Regarding the minimization of the pulsewidth, rather than extreme power upscaling, several promising Yb3+-doped laser materials have been investigated in recent years. Considering only the reports about lasers mode-locked by semiconductor saturable absorber mirrors (SESAMs), which is presently the most reliable technology for generation of ultrafast pulses in solid-state lasers, several laser media have been proved effective for the generation of pulses with duration near or below 50 fs: Yb3+:glass [2], Yb3+:LuVO4 [3], Yb3+:Sc2O3 [4], Yb3+:CaGdAlO4 [5] and Yb3+:YCa4O(BO3)3 [6]. Among these, Yb3+:CaGdAlO4 (Yb3+:CALGO) and Yb3+:YCa4O(BO3)3 (Yb3+:YCOB) are the most promising candidates both for high-power femtosecond laser oscillators and for generation of pulses shorter than 50 fs, owing to their remarkably flat and broad emission bandwidth and their relatively high thermal conductivity. An Yb3+:YCOB mode-locked oscillator was recently reported to generate 35-fs pulses through extra-cavity compression [6] whereas an output power of 100 W was demonstrated for a thin-disk setup [7] in cw operation, although the mode-locking performance was limited to 5-W output power. Also Yb3+:CALGO has excellent thermo-mechanical properties and furthermore has been proved quite easy to grow. Output power as high as 12.5 W and 94-fs pulses for 28-W absorbed pump power was reported [8], whereas generation of pulses as short as 47 fs was shown earlier by Zaouter et al. [5]. No tuning performance of ultrafast Yb3+:CALGO lasers have been reported to date, and the earlier reports were mainly focussed on pulse width minimization rather than on efficiency optimization.

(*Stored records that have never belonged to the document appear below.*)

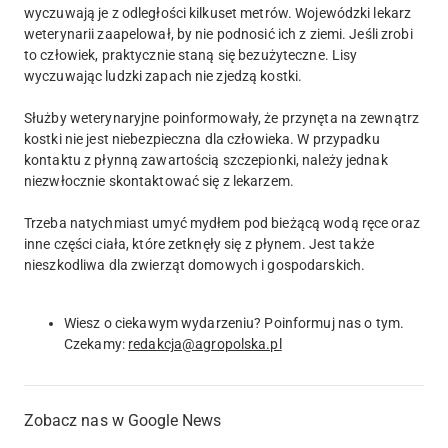
wyczuwają je z odległości kilkuset metrów. Wojewódzki lekarz
weterynarii zaapelował, by nie podnosić ich z ziemi. Jeśli zrobi
to człowiek, praktycznie staną się bezużyteczne. Lisy
wyczuwając ludzki zapach nie zjedzą kostki.
Służby weterynaryjne poinformowały, że przynęta na zewnątrz
kostki nie jest niebezpieczna dla człowieka. W przypadku
kontaktu z płynną zawartością szczepionki, należy jednak
niezwłocznie skontaktować się z lekarzem.
Trzeba natychmiast umyć mydłem pod bieżącą wodą ręce oraz
inne części ciała, które zetknęły się z płynem. Jest także
nieszkodliwa dla zwierząt domowych i gospodarskich.
Wiesz o ciekawym wydarzeniu? Poinformuj nas o tym.
Czekamy:
redakcja@agropolska.pl
Zobacz nas w Google News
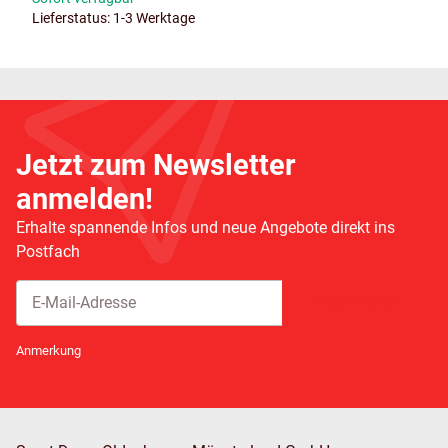
Lieferstatus: 1-3 Werktage
Jetzt zum Newsletter
anmelden!
Erhalte spannende Infos und neue Angebote direkt ins
Postfach
Abonnieren
Newsletter Abonnieren
Anmerkung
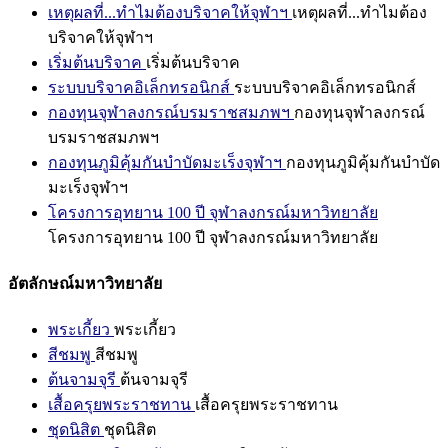
เหตุผลที่...ทำไมต้องบริจาคให้จุฬาฯ
เหตุผลที่...ทำไมต้อง
บริจาคให้จุฬาฯ
เริ่มต้นบริจาค
เริ่มต้นบริจาค
ระบบบริจาคอิเล็กทรอนิกส์
ระบบบริจาคอิเล็กทรอนิกส์
กองทุนจุฬาลงกรณ์บรมราชสมภพฯ
กองทุนจุฬาลงกรณ์
บรมราชสมภพฯ
กองทุนภูมิคุ้มกันบำบัดมะเร็งจุฬาฯ
กองทุนภูมิคุ้มกันบำบัด
มะเร็งจุฬาฯ
โครงการอุทยาน 100 ปี จุฬาลงกรณ์มหาวิทยาลัย
โครงการอุทยาน 100 ปี จุฬาลงกรณ์มหาวิทยาลัย
อัตลักษณ์มหาวิทยาลัย
พระเกี้ยว
พระเกี้ยว
สีชมพู
สีชมพู
ต้นจามจุรี
ต้นจามจุรี
เสื้อครุยพระราชทาน
เสื้อครุยพระราชทาน
ชุดนิสิต
ชุดนิสิต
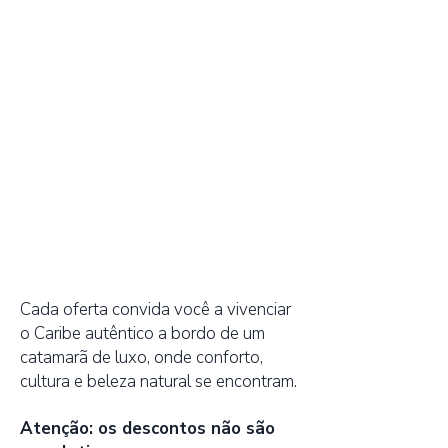
Cada oferta convida você a vivenciar
o Caribe autêntico a bordo de um
catamarã de luxo, onde conforto,
cultura e beleza natural se encontram.
Atenção: os descontos não são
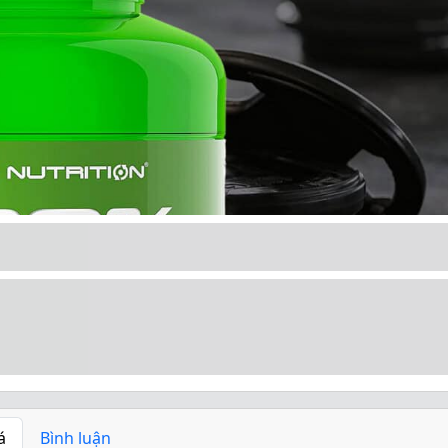
á
Bình luận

In order to investigate the potential for generation of ultrashort pulses with Yb3+:CALGO, an experiment with a low-power diffraction-limited pump beam is more suitable. This allows to get optimized ultrashort pulse generation for a given pump power, without any significant thermal effect perturbing or limiting the mode-locking performance.

In this Letter we report on the generation of stable mode-locking pulses as short as 40 fs with optical-to-optical efficiency an order of magnitude higher than in the first sub-50 fs Yb3+:CALGO laser [5], employing a set up pumped by a single-mode 980-nm laser diode emitting 350 mW.

2. Experiments

The pump laser diode (Axel Photonics, Inc. model M9-980-0350-S50) was collimated by a 6.24-mm focal aspheric lens, magnified horizontally with a × 3 cylindrical telescope and focused in the active medium with a 75-mm focal spherical lens. The pump spot in the focal plane was optimized to eliminate astigmatism by finely tuning the cylindrical beam expander. The waist radii were measured by longitudinal scanning with a ccd camera to be wx × wy = 15 × 11 μm2 (M2x × M2y = 1.2 × 1.1) along the horizontal and vertical directions, respectively. The waist radius of the cavity mode could be changed in the range 15-20 μm.

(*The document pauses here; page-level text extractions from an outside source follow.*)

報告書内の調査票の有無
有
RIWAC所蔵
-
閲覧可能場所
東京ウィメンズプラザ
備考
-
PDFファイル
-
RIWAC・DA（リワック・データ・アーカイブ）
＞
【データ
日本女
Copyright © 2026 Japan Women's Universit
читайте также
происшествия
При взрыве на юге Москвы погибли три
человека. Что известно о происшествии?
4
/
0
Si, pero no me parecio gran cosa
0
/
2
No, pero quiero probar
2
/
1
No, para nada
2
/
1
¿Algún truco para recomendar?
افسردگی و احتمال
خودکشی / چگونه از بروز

We investigated 2%-doped Yb3+:CALGO crystals, with lengths of 2.5, 3, 4, 5 mm. The samples were antireflection-coated for both the pump and laser wavelength. Owing to the low pump power, no special care was taken to cool the laser crystal or to control its temperature. Indeed, in all our experiments we found little dependence on the room temperature variations of ± 3 °C.

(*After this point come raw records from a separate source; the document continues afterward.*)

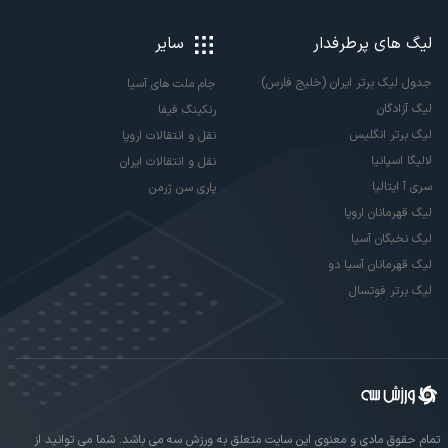
لیگ های پرطرفدار
سایر
جدول لیگ برتر ایران (خلیج فارس)
جام ملت های آسیا
لیگ آزادگان
رنکینگ فیفا
لیگ برتر انگلیس
نقل و انتقالات اروپا
لالیگا اسپانیا
نقل و انتقالات ایران
سری آ ایتالیا
پاری سن ژرمن
لیگ قهرمانان اروپا
لیگ نخبگان آسیا
لیگ قهرمانان آسیا دو
لیگ برتر فوتسال
تمام حقوق مادی و معنوی این سایت متعلق به ورزش سه می باشد. شما می توانید از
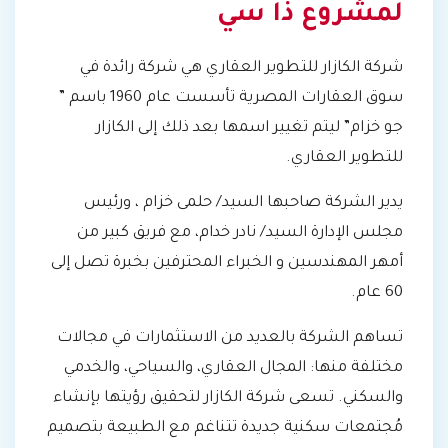
لمشروع ذا سي
شركة الكازار للتطوير العقاري هي شركة رائدة في
سوق العقارات المصرية تأسست عام 1960 باسم ”
جو خزام” ليتم تغيير اسمها بعد ذلك إلى الكازار
للتطوير العقاري.
يدير الشركة صاحبها السيد/ حلمى خزام ، ورئيس
مجلس الإدارة السيد/ نادر خدام، مع فريق كبير من
أمهر المهندسين و الخبراء المحترفين بخبرة تصل إلى
60 عام.
تساهم الشركة بالعديد من الاستثمارات في مجالات
مختلفة منها: المجال العقاري، والسياحي، والخدمي
والسكني. تسعى شركة الكازار لتحقيق رؤيتها بإنشاء
مُجتمعات سكنية جديدة تتناغم مع الطبيعة بتصميم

The resonator was X-folded as in Fig. 1 , with angles of incidence of about 3° degrees at the curved mirrors, limited only by the available mechanical mounts. The pump power on the laser crystal was controlled with a variable attenuator (PBS + HWP).

 figure: Fig. 1

Fig. 1 Setup of the femtosecond oscillator. LD: laser diode; L1: aspheric lens; C1, C2: cylindrical telescope; L2: pump focussing lens; HWP: half-wave plate; PBS: polarization beam splitter; M1: 50-mm radius-of-curvature mirror (mounted with 100-mm focal lens in contact); M2: 100-mm radius-of-curvature mirror; OC: output coupler.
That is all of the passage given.